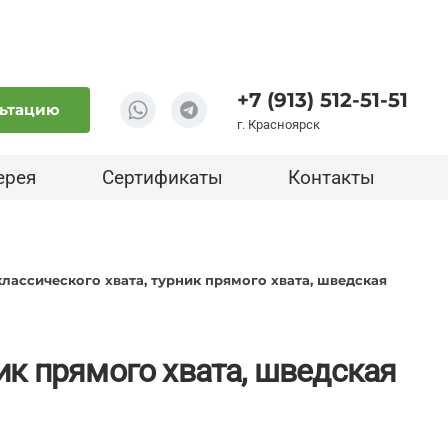
+7 (913) 512-51-51
льтацию
г. Красноярск
ерея
Сертификаты
Контакты
лассического хвата, турник прямого хвата, шведская
ик прямого хвата, шведская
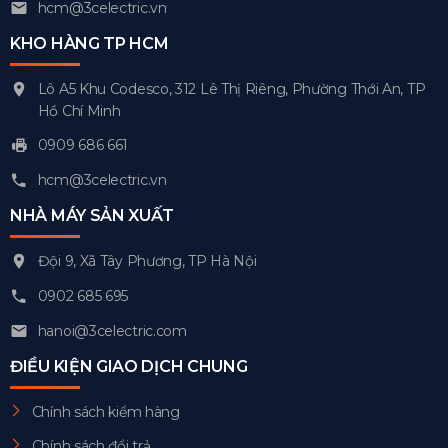
hcm@3celectric.vn
KHO HÀNG TP HCM
Lô A5 Khu Codesco, 312 Lê Thị Riêng, Phường Thới An, TP
Hồ Chí Minh
0909 686 661
hcm@3celectric.vn
NHÀ MÁY SẢN XUẤT
Đội 9, Xã Tây Phương, TP Hà Nội
0902 685 695
hanoi@3celectric.com
ĐIỀU KIỆN GIAO DỊCH CHUNG
Chính sách kiểm hàng
Chính sách đổi trả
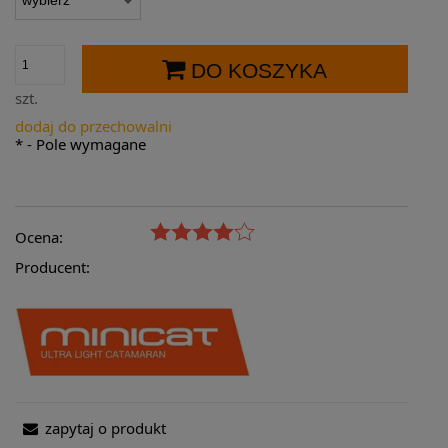
DO KOSZYKA
szt.
dodaj do przechowalni
*
- Pole wymagane
Ocena:
Producent:
zapytaj o produkt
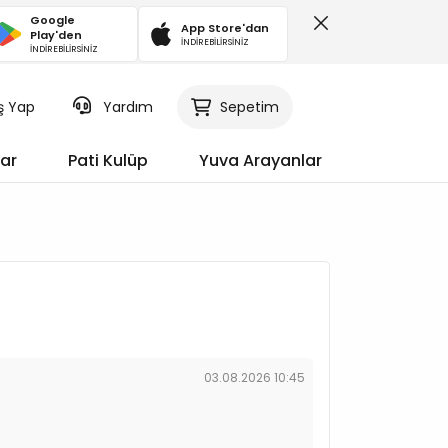
Google
App Store'dan
Play'den
İNDİREBİLİRSİNİZ
İNDİREBİLİRSİNİZ
iş Yap
Sepetim
Yardım
ar
Pati Kulüp
Yuva Arayanlar
03.08.2026 10:45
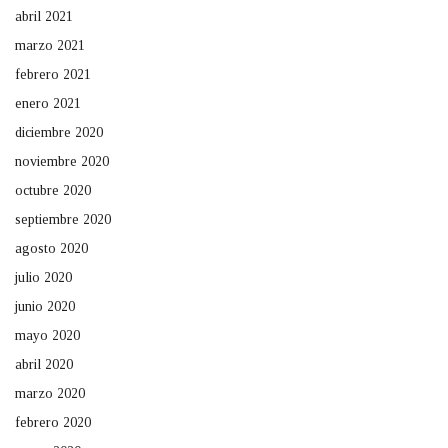
abril 2021
marzo 2021
febrero 2021
enero 2021
diciembre 2020
noviembre 2020
octubre 2020
septiembre 2020
agosto 2020
julio 2020
junio 2020
mayo 2020
abril 2020
marzo 2020
febrero 2020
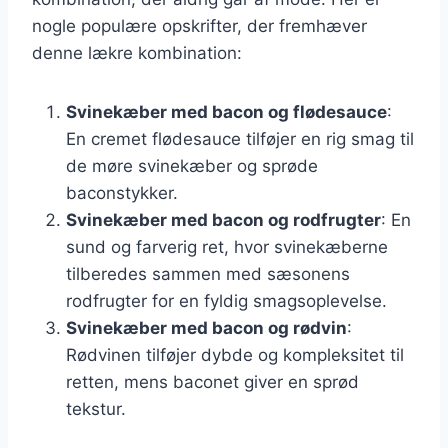
nogle populære opskrifter, der fremhæver
denne lækre kombination:
Svinekæber med bacon og flødesauce
:
En cremet flødesauce tilføjer en rig smag til
de møre svinekæber og sprøde
baconstykker.
Svinekæber med bacon og rodfrugter
: En
sund og farverig ret, hvor svinekæberne
tilberedes sammen med sæsonens
rodfrugter for en fyldig smagsoplevelse.
Svinekæber med bacon og rødvin
:
Rødvinen tilføjer dybde og kompleksitet til
retten, mens baconet giver en sprød
tekstur.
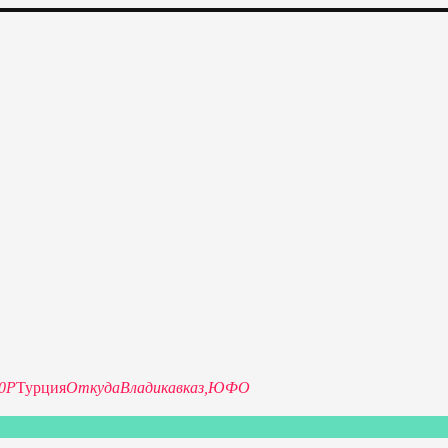
изкие цены на путевки 3-7-10 ночей все включено, отдых на мо
0Р
Турция
Откуда
Владикавказ,
ЮФО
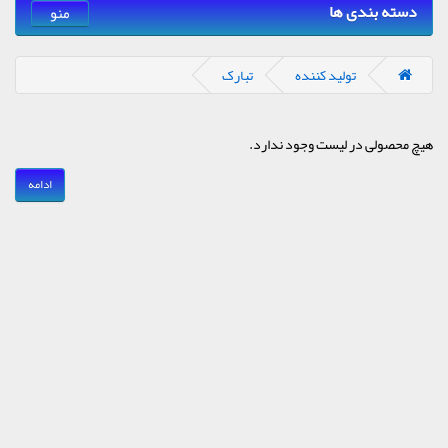
دسته بندی ها
منو
تولید کننده
تبارک
هیچ محصولی در لیست وجود ندارد.
ادامه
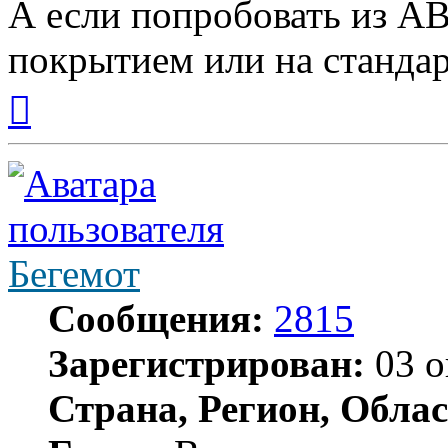
А если попробовать из A
покрытием или на станда
Вернуться
к
началу
Бегемот
Сообщения:
2815
Зарегистрирован:
03 о
Страна, Регион, Облас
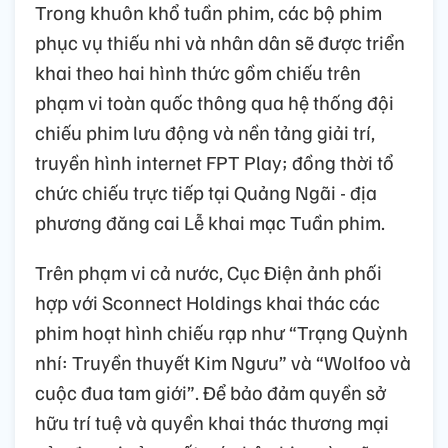
Trong khuôn khổ tuần phim, các bộ phim
phục vụ thiếu nhi và nhân dân sẽ được triển
khai theo hai hình thức gồm chiếu trên
phạm vi toàn quốc thông qua hệ thống đội
chiếu phim lưu động và nền tảng giải trí,
truyền hình internet FPT Play; đồng thời tổ
chức chiếu trực tiếp tại Quảng Ngãi - địa
phương đăng cai Lễ khai mạc Tuần phim.
Trên phạm vi cả nước, Cục Điện ảnh phối
hợp với Sconnect Holdings khai thác các
phim hoạt hình chiếu rạp như “Trạng Quỳnh
nhí: Truyền thuyết Kim Ngưu” và “Wolfoo và
cuộc đua tam giới”. Để bảo đảm quyền sở
hữu trí tuệ và quyền khai thác thương mại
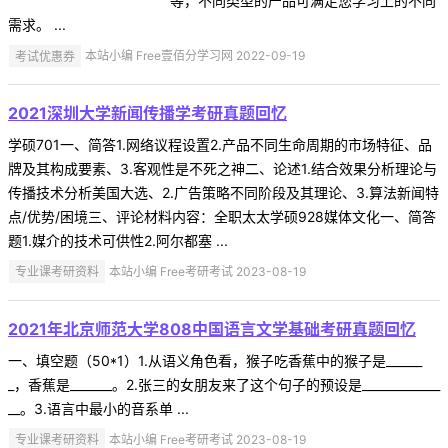
等，不同类型的产品可满足您学习上的不同
需求。 ...
考试优惠券
本站小编 Free壹佰分学习网 2022-09-19
2021深圳大学新闻传播学考研真题回忆
学硕701一、简答1.网络议程设置2.产品不同生命周期的市场特征、品
牌及其构成要素、3.客观性是不死之神二、论述1.结合效果分析理论与
传播技术分析美国大选、2.广告策略不同阶段及其理论、3.算法新闻特
点/优势/困境三、评论材料内容：全职太太学硕928媒体文化一、简答
题1.媒介的技术可供性2.阿尔都塞 ...
专业课考研资料
本站小编 Free考研考试 2023-08-19
2021年北京师范大学808中国语言文学基础考研真题回忆
一、填空题（50*1）1.从语义角色看，猴子吃香蕉中的猴子是______
_，香蕉是_______。2.张三的女朋友来了这个句子的预设是_____________
__。3.语言中最小的音系单 ...
专业课考研资料
本站小编 Free考研考试 2023-08-19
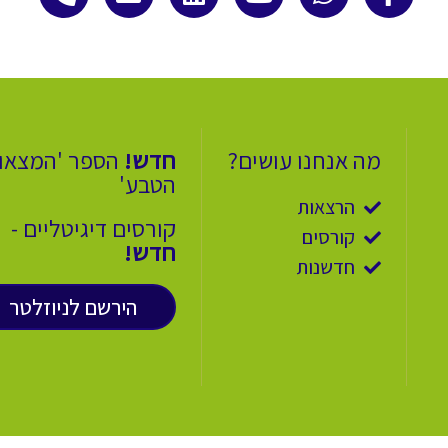
מה אנחנו עושים?
חדש!
הספר 'המצאו
הטבע'
הרצאות
קורסים דיגיטליים -
קורסים
חדש!
חדשנות
הירשם לניוזלטר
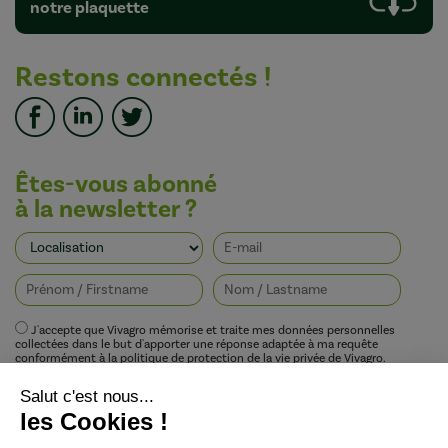
notre plaquette
Restons connectés !
Êtes-vous abonné
à la newsletter ?
J'accepte que Vivagro mémorise et traite mes données personnelles
collectées dans le but d'apporter une réponse adaptée à ma requête
conformément à la politique de protection de la vie privée de Vivagro.
I agree that Vivagro stores and processes my personal data collected in order
to provide an appropriate response to my request in accordance with
Vivagro's privacy policy.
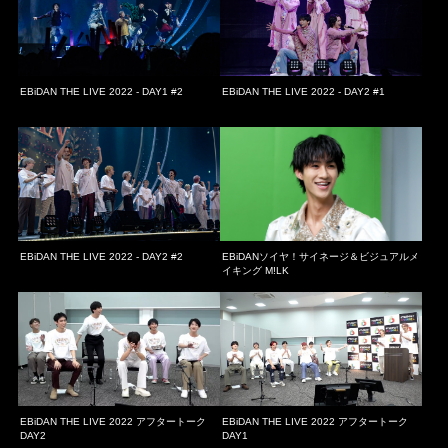
EBiDAN THE LIVE 2022 - DAY1 #2
EBiDAN THE LIVE 2022 - DAY2 #1
EBiDAN THE LIVE 2022 - DAY2 #2
EBiDANソイヤ！サイネージ＆ビジュアルメ
イキング M!LK
EBiDAN THE LIVE 2022 アフタートーク
EBiDAN THE LIVE 2022 アフタートーク
DAY2
DAY1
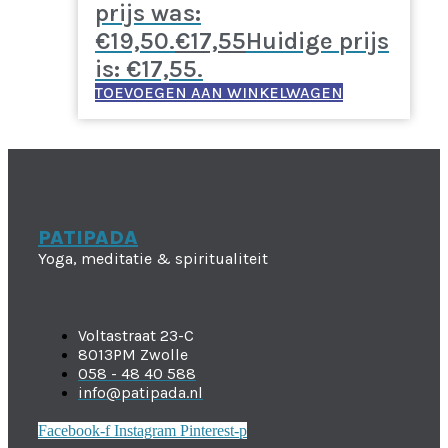
prijs was:
€19,50.
€
17,55
Huidige prijs
is: €17,55.
TOEVOEGEN AAN WINKELWAGEN
PATIPADA
Yoga, meditatie & spiritualiteit
Voltastraat 23-C
8013PM Zwolle
058 - 48 40 588
info@patipada.nl
Facebook-f
Instagram
Pinterest-p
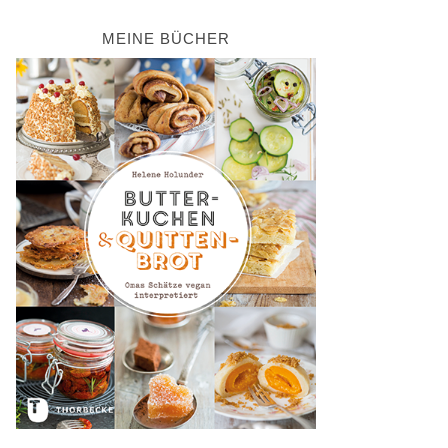
MEINE BÜCHER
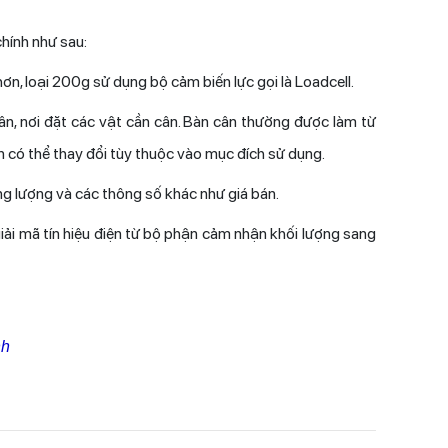
hính như sau:
ơn, loại 200g sử dụng bộ cảm biến lực gọi là Loadcell.
n, nơi đặt các vật cần cân. Bàn cân thường được làm từ
ân có thể thay đổi tùy thuộc vào mục đích sử dụng.
ọng lượng và các thông số khác như giá bán.
ải mã tín hiệu điện từ bộ phận cảm nhận khối lượng sang
nh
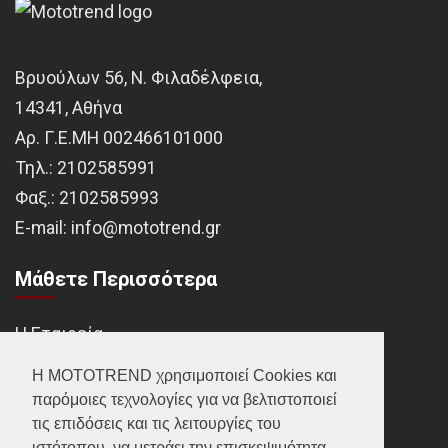
Βρυούλων 56, Ν. Φιλαδέλφεια,
14341, Αθήνα
Αρ. Γ.Ε.ΜΗ 002466101000
Τηλ.:
2102585991
Φαξ.:
2102585993
Ε-mail:
info@mototrend.gr
Μάθετε Περισσότερα
Η Εταιρεία
Brands
Η MOTOTREND χρησιμοποιεί Cookies και
παρόμοιες τεχνολογίες για να βελτιστοποιεί
Νέα
τις επιδόσεις και τις λειτουργίες του
Οικονομικά στοιχεία
ιστότοπου, να μετράει την επισκεψιμότητα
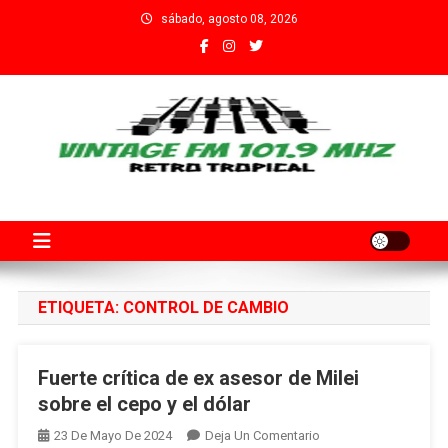
Saltar
sábado, agosto 08, 2026
al
contenido
Fm Vintage 101.9 Santa Fe
Adherida al Grupo Independiente de Trabajadores por el Arte
Audiovisual Declarado de Interés Provincial por la Cámara de
Diputados de Santa Fe
ETIQUETA:
CONTROL DE CAMBIO
Fuerte crítica de ex asesor de Milei
sobre el cepo y el dólar
En
23 De Mayo De 2024
Deja Un Comentario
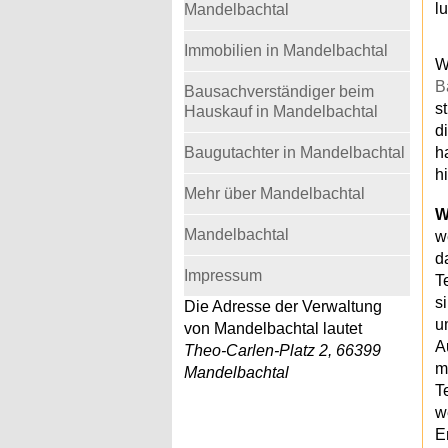
l
Mandelbachtal
Immobilien in Mandelbachtal
W
B
Bausachverständiger beim
s
Hauskauf in Mandelbachtal
d
Baugutachter in Mandelbachtal
h
h
Mehr über Mandelbachtal
W
Mandelbachtal
w
d
Impressum
T
s
Die Adresse der Verwaltung
u
von Mandelbachtal lautet
A
Theo-Carlen-Platz 2, 66399
m
Mandelbachtal
T
w
E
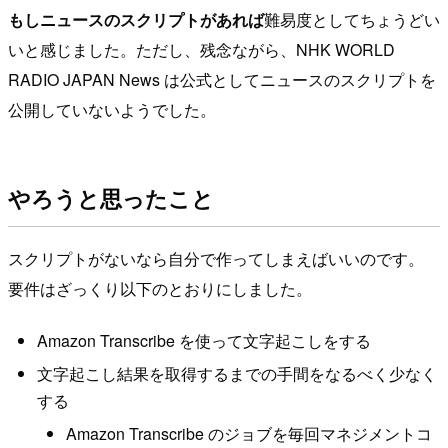
もしニュースのスクリプトがあれば
難易度としてちょうどい
いと感じました。ただし、残念ながら、NHK WORLD
RADIO JAPAN News は公式としてニュースのスクリプトを
公開していないようでした。
やろうと思ったこと
スクリプトがないなら自分で作ってしまえばいいのです。
要件はざっくり以下のとおりにしました。
Amazon Transcribe を使って文字起こしをする
文字起こし結果を取得するまでの手間をなるべく少なく
する
Amazon Transcribe のジョブを毎回マネジメントコ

Aim of the exercise:
Only the lines from the one holding "Amazon Transcribe を使って文字起こしをする" to the end of the listing are to be written out, word for word.

Solution:
Amazon Transcribe を使って文字起こしをする
文字起こし結果を取得するまでの手間をなるべく少なく
する
Amazon Transcribe のジョブを毎回マネジメントコ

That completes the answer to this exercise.